14. Term and Termination
The term of this Agreement commences on the date of Customer’s first acceptance of this Agreement and shall continue unless and until terminated in accordance with the terms and conditions set forth herein (the “Term”). At any time during the Term, if Customer desires to terminate this Agreement, Customer may request termination by emailing Spring Metrics notice of its intention to terminate this Agreement at: firstname.lastname@example.org. Spring Metrics may terminate this Agreement immediately effective upon delivery to Customer of notice thereof. Notwithstanding any termination or expiration of this Agreement, Customer will remain obligated to pay Spring Metrics Fees and any Share which were incurred prior to (and on) the effective date of such termination.
15. Governing Law
This Agreement will be governed by the laws of the State of North Carolina as applied to agreements entered into and performed entirely within the State of North Carolina, except for those conflicts of law rules thereof that would require or permit the application of the laws of another jurisdiction. Both parties hereto irrevocably consent to the jurisdiction of the state and federal courts located in Durham County, North Carolina. The rights and obligations of the parties under this Agreement shall not be governed by the provisions of the United Nations Convention on Contracts for the International Sale of Goods.

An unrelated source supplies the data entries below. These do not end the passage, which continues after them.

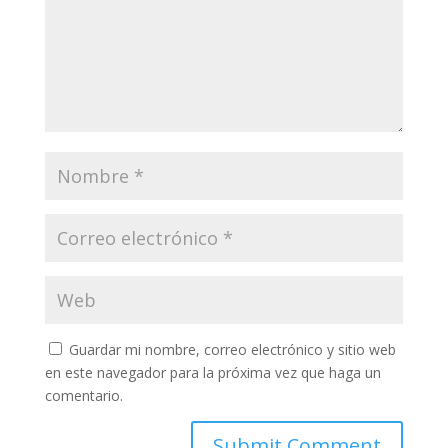
Guardar mi nombre, correo electrónico y sitio web
en este navegador para la próxima vez que haga un
comentario.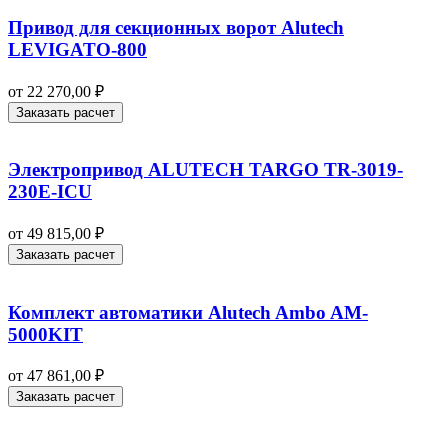
Привод для секционных ворот Alutech
LEVIGATO-800
от
22 270,00
₽
Заказать расчет
Электропривод ALUTECH TARGO TR-3019-
230E-ICU
от
49 815,00
₽
Заказать расчет
Комплект автоматики Alutech Ambo AM-
5000KIT
от
47 861,00
₽
Заказать расчет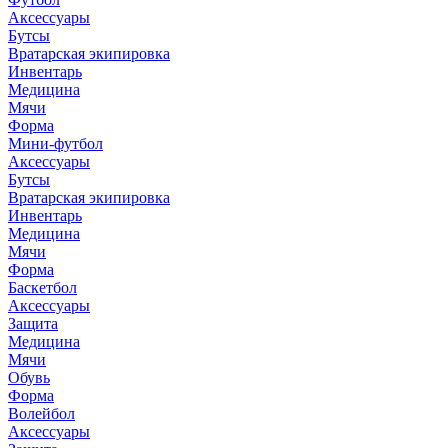
Аксессуары
Бутсы
Вратарская экипировка
Инвентарь
Медицина
Мячи
Форма
Мини-футбол
Аксессуары
Бутсы
Вратарская экипировка
Инвентарь
Медицина
Мячи
Форма
Баскетбол
Аксессуары
Защита
Медицина
Мячи
Обувь
Форма
Волейбол
Аксессуары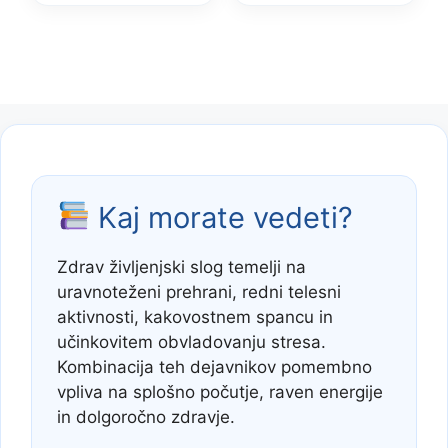
Kaj morate vedeti?
Zdrav življenjski slog temelji na
uravnoteženi prehrani, redni telesni
aktivnosti, kakovostnem spancu in
učinkovitem obvladovanju stresa.
Kombinacija teh dejavnikov pomembno
vpliva na splošno počutje, raven energije
in dolgoročno zdravje.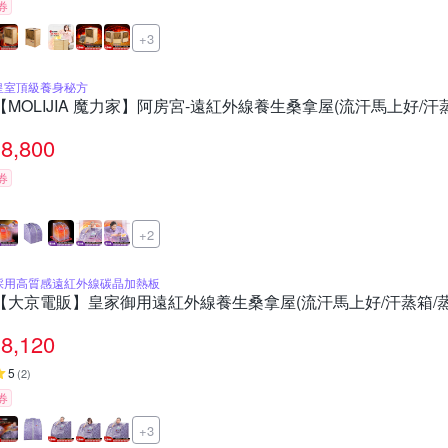
券
+3
皇室頂級養身秘方
【MOLIJIA 魔力家】阿房宮-遠紅外線養生桑拿屋(流汗馬上好/汗
8,800
券
+2
採用高質感遠紅外線碳晶加熱板
【大京電販】皇家御用遠紅外線養生桑拿屋(流汗馬上好/汗蒸箱/蒸
8,120
5
(
2
)
券
+3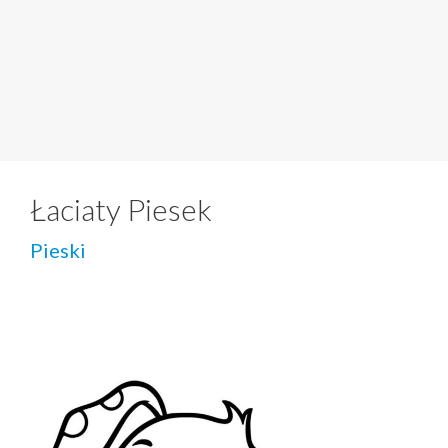
Łaciaty Piesek
Pieski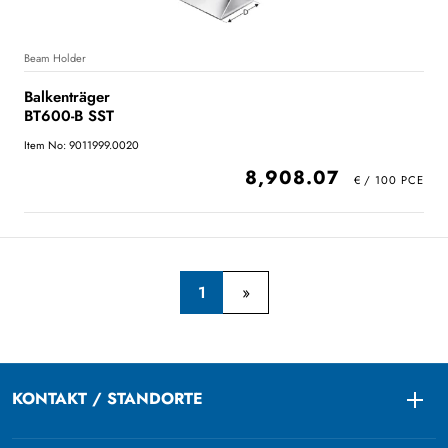
Beam Holder
Balkenträger
BT600-B SST
Item No: 9011999.0020
8,908.07
1
KONTAKT / STANDORTE
Togg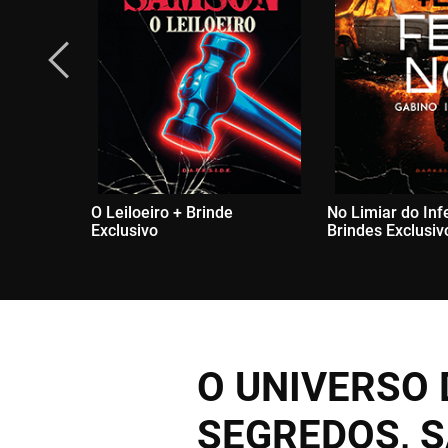
O Leiloeiro + Brinde
No Limiar do Inf
Exclusivo
Brindes Exclusiv
O UNIVERSO 
SEGREDOS, S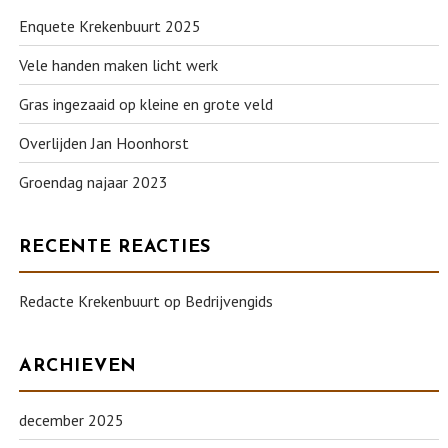
Enquete Krekenbuurt 2025
Vele handen maken licht werk
Gras ingezaaid op kleine en grote veld
Overlijden Jan Hoonhorst
Groendag najaar 2023
RECENTE REACTIES
Redacte Krekenbuurt
op
Bedrijvengids
ARCHIEVEN
december 2025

Spring Metrics may provide Customer with general notice by electronic mail to Customer’s e-mail address of record. Customer must give notice to Spring Metrics (such notice shall be deemed given when received by Spring Metrics) by emailing Spring Metrics at email@example.com.
This Agreement and the Rules constitute the entire agreement and understanding between Spring Metrics and Customer and supersede all prior and contemporaneous agreements, documents, and proposals, oral or written, between the Spring Metrics and Customer. Customer may not transfer, assign, sublicense, or delegate any right or duty under this Agreement to another entity or person without the express written consent of Spring Metrics. Spring Metrics’ failure to exercise any of its rights under this Agreement will not constitute or be deemed to constitute a waiver or forfeiture of such rights or of any preceding or subsequent breach or default. The provisions of this Agreement that by their nature and context are intended to survive the performance and termination of this Agreement, will survive the completion of performance and termination of this Agreement. Customer agrees Spring Metrics will not be liable for delays or failures of performance resulting from causes beyond its reasonable control.